PS II model based analysis of transient fluorescence yield measured on whole leaves of Arabidopsis thaliana after excitation with light flashes of different energies

• Published in: BioSystems Vol. 103; no. 2; pp. 188 - 195
• Main Authors: Belyaeva, N.E., Schmitt, F.-J., Paschenko, V.Z., Riznichenko, G.Yu, Rubin, A.B., Renger, G.
• Format: Journal Article
• Language: English
• Published: Ireland Elsevier Ireland Ltd 01.02.2011
• Subjects: Algae; Arabidopsis - metabolism; Arabidopsis thaliana; Computer Simulation; Dissipative energy losses; Electron transfer; Electron Transport - physiology; Fluorescence; Fluorescence yield; Kinetics; Model simulation; Models, Biological; Photosystem II; Photosystem II Protein Complex - metabolism; Plant Leaves - metabolism; Single turnover flash; Triplet carotenoid quenching; PQ; HL; Chl; Electron transfer; F0, FmSTF; Photosystem II; HS; Phe; PQH2; SFITFY; kZ; PS II; ΔΨ; QA and QB; PPFD; Model simulation; YZ; kHD; FL, FL(t); Single turnover flash; Dissipative energy losses; WOC; LED; ET; kP680+, k3Car; RC; kPhe; Fluorescence yield; 3Car; P680; kL(t); kF; Triplet carotenoid quenching
• ISSN: 0303-2647; 1872-8324
• DOI: 10.1016/j.biosystems.2010.09.014

Our recently presented PS II model (Belyaeva et al., 2008) was improved in order to permit a consistent simulation of Single Flash Induced Transient Fluorescence Yield (SFITFY) traces that were earlier measured by Steffen et al. (2005) on whole leaves of Arabidopsis (A.) thaliana at four different energies of the actinic flash. As the essential modification, the shape of the actinic flash was explicitly taken into account assuming that an exponentially decaying rate simulates the time dependent excitation of PS II by the 10ns actinic flash. The maximum amplitude of this excitation exceeds that of the measuring light by 9 orders of magnitude. A very good fit of the SFITFY data was achieved in the time domain from 100ns to 10s for all actinic flash energies (the maximum energy of 7.5×1016 photons/(cm2flash) is set to 100%, the relative energies of weaker actinic flashes were of ∼8%, 4%, ∼1%). Our model allows the calculation and visualization of the transient PS II redox state populations ranging from the dark adapted state, via excitation energy and electron transfer steps induced by pulse excitation, followed by final relaxation into the stationary state eventually attained under the measuring light. It turned out that the rate constants of electron transfer steps are invariant to intensity of the actinic laser flash.

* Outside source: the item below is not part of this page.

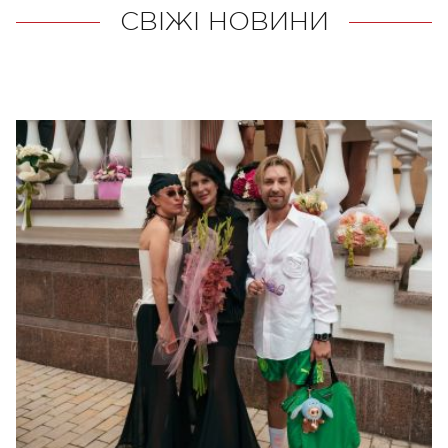
СВІЖІ НОВИНИ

In marked contrast, an increase of the actinic flash energy by more than two orders of magnitude from 5.4×1014 photons/(cm2flash) to 7.5×1016 photons/(cm2flash), leads to an increase of the extent of fluorescence quenching due to carotenoid triplet (3Car) formation by a factor of 14 and of the recombination reaction between reduced primary pheophytin (Phe−) and P680+ by a factor of 3 while the heat dissipation in the antenna complex remains virtually constant. The modified PS II model offers new opportunities to compare electron transfer and dissipative parameters for different species (e.g. for the green algae and the higher plant) under varying illumination conditions.